**Exercise**
Starting at the line below that contains "litik itu, Hatta" and ending at the line that contains "dokumentumcsomag", retype each line exactly as it stands, but omit the pictures.
[Records supplied — start]
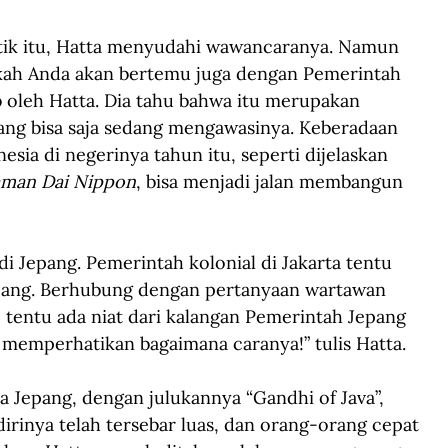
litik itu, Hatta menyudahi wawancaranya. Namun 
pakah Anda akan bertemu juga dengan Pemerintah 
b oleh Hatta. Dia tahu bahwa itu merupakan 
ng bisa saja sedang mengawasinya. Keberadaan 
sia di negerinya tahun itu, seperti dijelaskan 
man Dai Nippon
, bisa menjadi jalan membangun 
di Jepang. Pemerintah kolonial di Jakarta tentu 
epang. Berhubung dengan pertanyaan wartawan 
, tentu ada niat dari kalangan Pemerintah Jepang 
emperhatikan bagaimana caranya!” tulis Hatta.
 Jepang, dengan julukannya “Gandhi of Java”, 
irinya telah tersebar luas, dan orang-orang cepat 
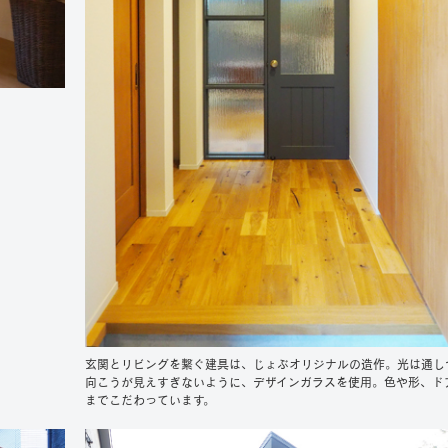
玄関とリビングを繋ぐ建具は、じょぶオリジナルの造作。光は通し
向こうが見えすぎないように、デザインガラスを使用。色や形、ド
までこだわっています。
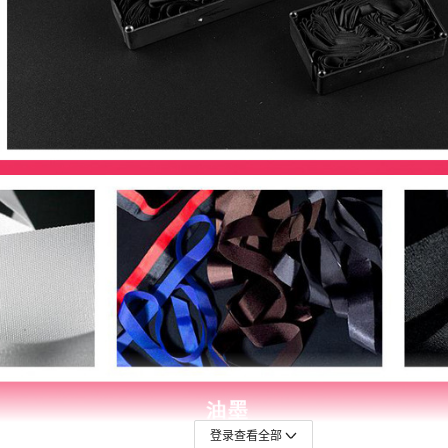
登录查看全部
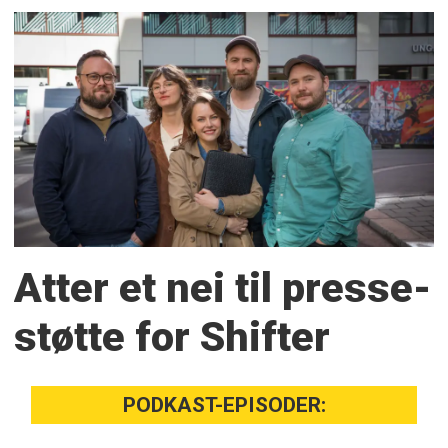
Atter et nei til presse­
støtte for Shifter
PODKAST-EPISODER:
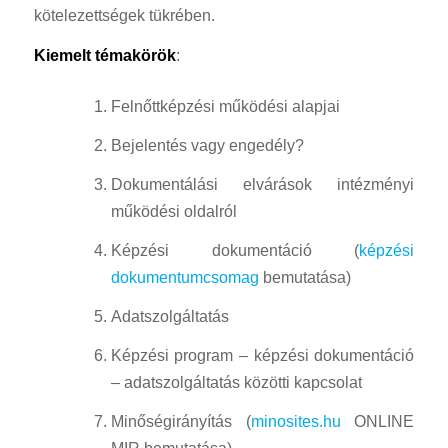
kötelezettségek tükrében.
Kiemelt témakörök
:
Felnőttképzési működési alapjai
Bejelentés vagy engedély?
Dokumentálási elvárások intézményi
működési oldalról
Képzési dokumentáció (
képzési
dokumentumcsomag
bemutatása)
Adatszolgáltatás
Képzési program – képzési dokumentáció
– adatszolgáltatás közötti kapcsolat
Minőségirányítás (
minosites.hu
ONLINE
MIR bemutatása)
[Records supplied — finish]
[Records supplied — start]
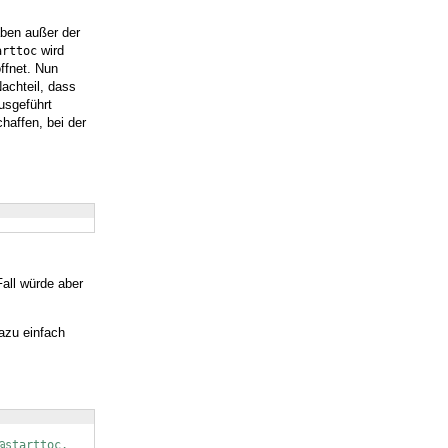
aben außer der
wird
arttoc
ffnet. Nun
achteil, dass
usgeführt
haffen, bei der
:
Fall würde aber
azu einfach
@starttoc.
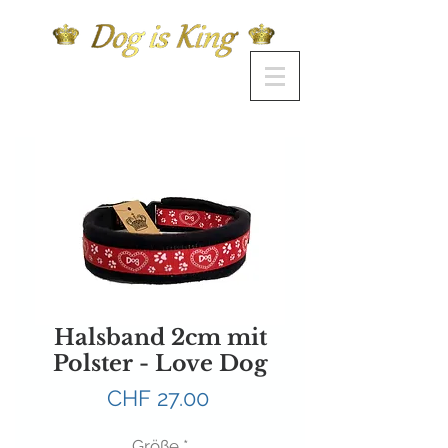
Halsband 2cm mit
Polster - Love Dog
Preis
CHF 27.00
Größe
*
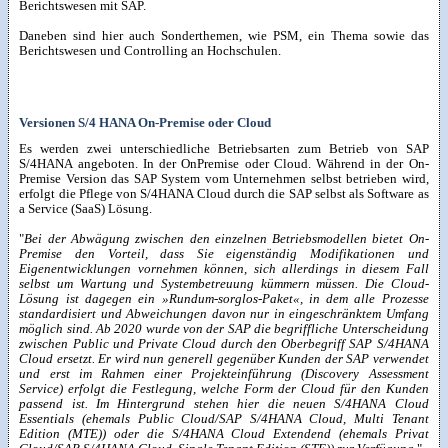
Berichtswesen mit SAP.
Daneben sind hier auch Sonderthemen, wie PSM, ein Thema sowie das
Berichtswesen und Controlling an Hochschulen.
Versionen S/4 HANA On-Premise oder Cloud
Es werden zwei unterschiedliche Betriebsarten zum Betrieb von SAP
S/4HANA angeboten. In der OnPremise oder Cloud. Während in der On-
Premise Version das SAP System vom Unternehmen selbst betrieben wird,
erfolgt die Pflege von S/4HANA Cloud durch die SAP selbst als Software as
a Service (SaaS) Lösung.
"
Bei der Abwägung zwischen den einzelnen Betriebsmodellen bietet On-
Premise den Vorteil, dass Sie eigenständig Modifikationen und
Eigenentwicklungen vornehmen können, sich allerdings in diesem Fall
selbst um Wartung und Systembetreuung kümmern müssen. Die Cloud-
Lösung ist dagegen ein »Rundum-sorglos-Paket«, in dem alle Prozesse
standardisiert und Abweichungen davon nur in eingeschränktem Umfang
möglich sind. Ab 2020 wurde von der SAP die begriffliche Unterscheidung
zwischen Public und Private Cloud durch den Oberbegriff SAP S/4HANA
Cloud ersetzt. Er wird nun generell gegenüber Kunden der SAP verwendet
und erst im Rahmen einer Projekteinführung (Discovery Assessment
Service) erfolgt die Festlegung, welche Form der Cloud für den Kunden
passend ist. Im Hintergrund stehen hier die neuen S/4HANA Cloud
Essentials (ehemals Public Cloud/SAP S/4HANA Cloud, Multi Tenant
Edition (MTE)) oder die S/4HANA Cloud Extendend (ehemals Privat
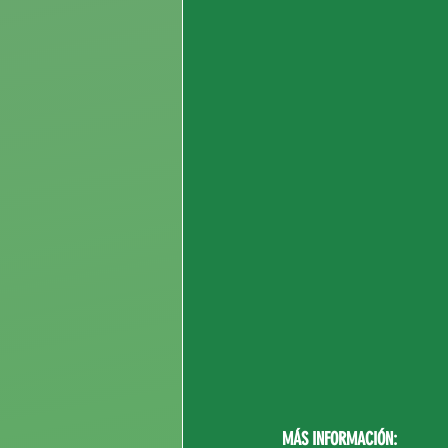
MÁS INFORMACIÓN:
[Records supplied — finish]
**Output of the exercise**
litik itu, Hatta menyudahi wawancaranya. Namun 
pakah Anda akan bertemu juga dengan Pemerintah 
b oleh Hatta. Dia tahu bahwa itu merupakan 
ng bisa saja sedang mengawasinya. Keberadaan 
sia di negerinya tahun itu, seperti dijelaskan 
man Dai Nippon
, bisa menjadi jalan membangun 
di Jepang. Pemerintah kolonial di Jakarta tentu 
epang. Berhubung dengan pertanyaan wartawan 
, tentu ada niat dari kalangan Pemerintah Jepang 
emperhatikan bagaimana caranya!” tulis Hatta.
 Jepang, dengan julukannya “Gandhi of Java”, 
irinya telah tersebar luas, dan orang-orang cepat 
玄関とリビングを繋ぐ建具は、じょぶオリジナルの造作。光は通し
向こうが見えすぎないように、デザインガラスを使用。色や形、ド
までこだわっています。
登录查看全部
Atter et nei til presse­
støtte for Shifter
PODKAST-EPISODER:
kötelezettségek tükrében.
Kiemelt témakörök
:
Felnőttképzési működési alapjai
Bejelentés vagy engedély?
Dokumentálási elvárások intézményi
működési oldalról
Képzési dokumentáció (
képzési
dokumentumcsomag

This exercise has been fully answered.